What the task requires: Reproduce the records below exactly from their first line through the line containing "3時間を超える学習を経て、会員の皆さまは無固定期限労", omitting all pictures.

Dataset content:
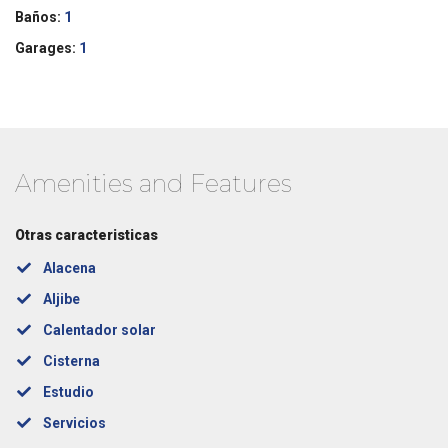
Baños:
1
Garages:
1
Amenities and Features
Otras caracteristicas
Alacena
Aljibe
Calentador solar
Cisterna
Estudio
Servicios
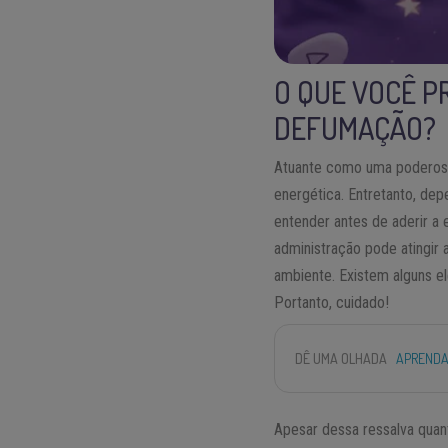
O QUE VOCÊ P
DEFUMAÇÃO?
Atuante como uma poderosa
energética. Entretanto, dep
entender antes de aderir a 
administração pode atingir 
ambiente. Existem alguns e
Portanto, cuidado!
DÊ UMA OLHADA
APRENDA
Apesar dessa ressalva quan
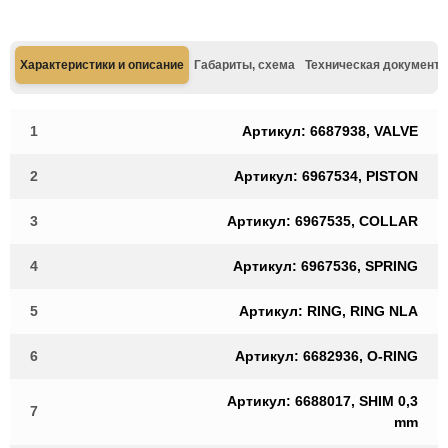
Характеристики и описание
Габариты, схема
Техническая документа
1
Артикул: 6687938, VALVE
2
Артикул: 6967534, PISTON
3
Артикул: 6967535, COLLAR
4
Артикул: 6967536, SPRING
5
Артикул: RING, RING NLA
6
Артикул: 6682936, O-RING
Артикул: 6688017, SHIM 0,3
7
mm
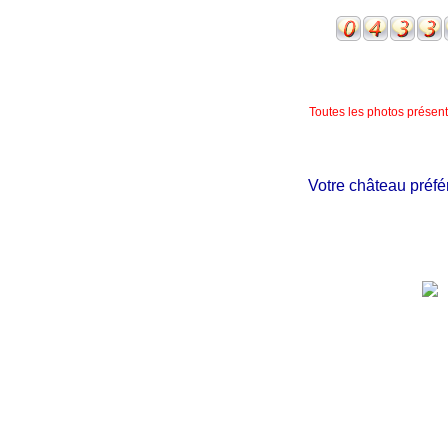
Toutes les photos présente
Votre château préféré n'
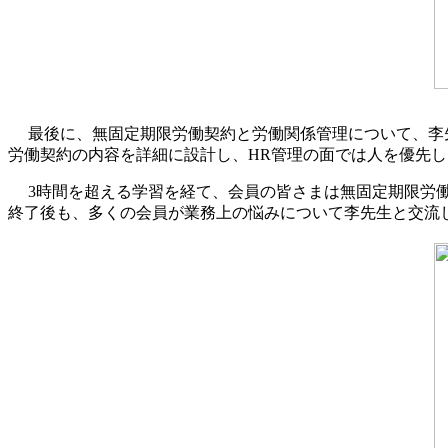
最後に、無固定期限労働契約と労働関係管理について、李
労働契約の内容を詳細に設計し、HR管理の面では人を優先
3時間を超える学習を経て、会員の皆さまは無固定期限労
終了後も、多くの会員が業務上の悩みについて李先生と交流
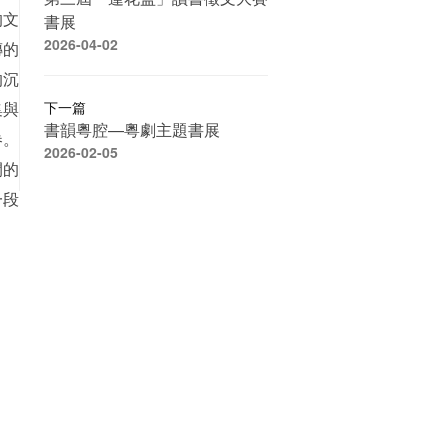
的文
書展
2026-04-02
傳的
的沉
集與
下一篇
書韻粵腔—粵劇主題書展
卷。
2026-02-05
間的
一段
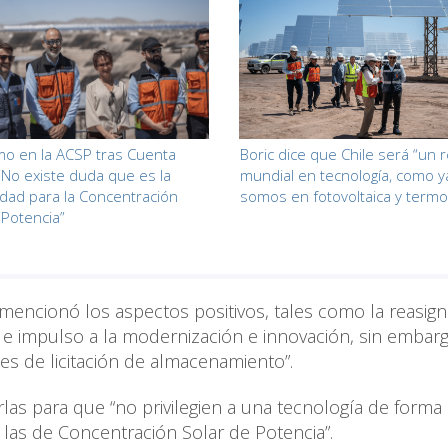
o en la ACSP tras Cuenta
Boric dice que Chile será “un 
 “No existe duda que es la
mundial en tecnología, como y
dad para la Concentración
somos en fotovoltaica y termo
 Potencia”
 mencionó los aspectos positivos, tales como la reasig
iz e impulso a la modernización e innovación, sin embarg
es de licitación de almacenamiento”.
rlas para que “no privilegien a una tecnología de forma
o las de Concentración Solar de Potencia”.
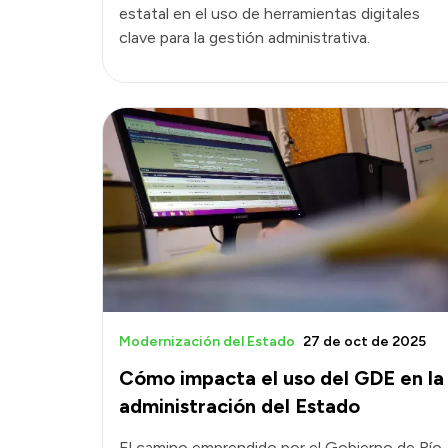
estatal en el uso de herramientas digitales
clave para la gestión administrativa.
Modernización del Estado
27 de oct de 2025
Cómo impacta el uso del GDE en la
administración del Estado
El camino emprendido por el Gobierno de Río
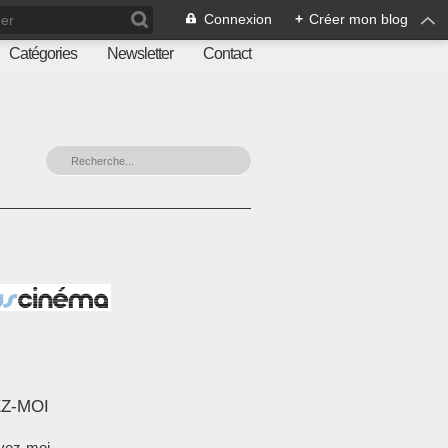
Connexion
+
Créer mon blog
Catégories
Newsletter
Contact
Z-MOI
vez-moi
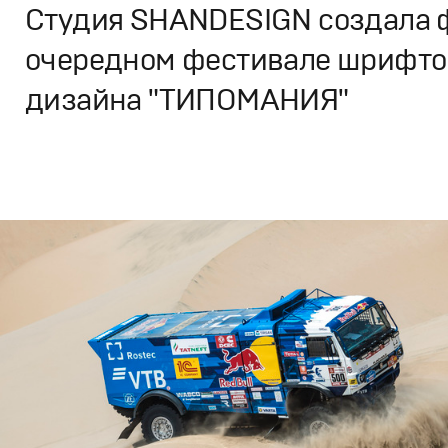
Студия SHANDESIGN создала 
очередном фестивале шрифто
дизайна "ТИПОМАНИЯ"
Дизайн
,
Кино
Графический дизайн
,
Документальное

Exercise solution:
Baños:
1
Garages:
1
Amenities and Features
Otras caracteristicas
Alacena
Aljibe
Calentador solar
Cisterna
Estudio
Servicios
O QUE VOCÊ P
DEFUMAÇÃO?
Atuante como uma poderosa
energética. Entretanto, dep
entender antes de aderir a 
administração pode atingir 
ambiente. Existem alguns e
Portanto, cuidado!
DÊ UMA OLHADA
APRENDA
Apesar dessa ressalva quan
Характеристики и описание
Габариты, схема
Техническая документа
1
Артикул: 6687938, VALVE
2
Артикул: 6967534, PISTON
3
Артикул: 6967535, COLLAR
4
Артикул: 6967536, SPRING
5
Артикул: RING, RING NLA
6
Артикул: 6682936, O-RING
Артикул: 6688017, SHIM 0,3
7
mm
Toutes les photos présente
Votre château préféré n'
最後に、無固定期限労働契約と労働関係管理について、李
労働契約の内容を詳細に設計し、HR管理の面では人を優先
3時間を超える学習を経て、会員の皆さまは無固定期限労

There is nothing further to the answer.